■ The records
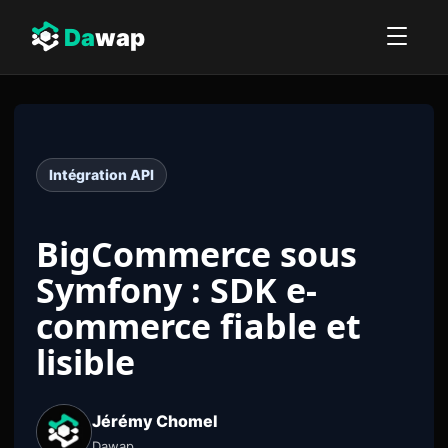
Da
wap
Intégration API
BigCommerce sous
Symfony : SDK e-
commerce fiable et
lisible
Jérémy Chomel
Dawap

■ Problem statement
Everything from the line containing "BigCommerce sous" through the final line above must be copied exactly, with both ends kept.

■ Reply to the exercise
BigCommerce sous
Symfony : SDK e-
commerce fiable et
lisible
Jérémy Chomel
Dawap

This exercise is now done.